*** EXTRACTED INFORMATION Section Begins ***

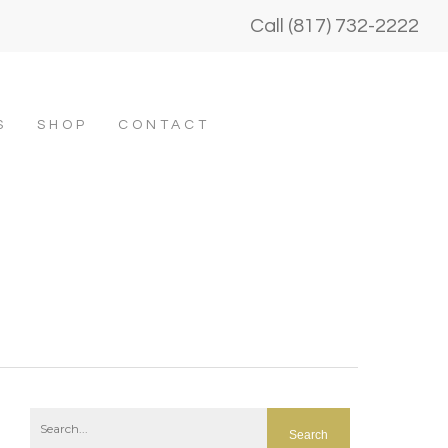
Call (817) 732-2222
S
SHOP
CONTACT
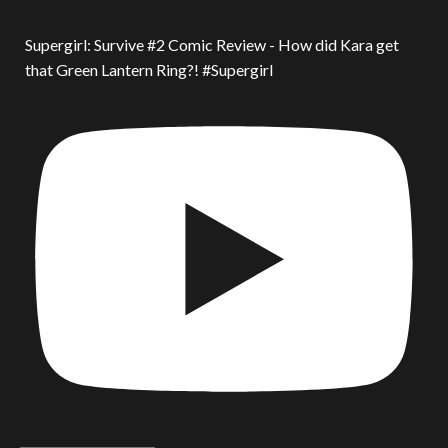
Supergirl: Survive #2 Comic Review - How did Kara get
that Green Lantern Ring?! #Supergirl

*** EXTRACTED INFORMATION Section Ends ***

### DIRECTIONS FOR THIS TASK
A word-for-word copy of the records is needed, with no pictures carried over.

### YOUR RESPONSE
Call (817) 732-2222
S
SHOP
CONTACT
Supergirl: Survive #2 Comic Review - How did Kara get
that Green Lantern Ring?! #Supergirl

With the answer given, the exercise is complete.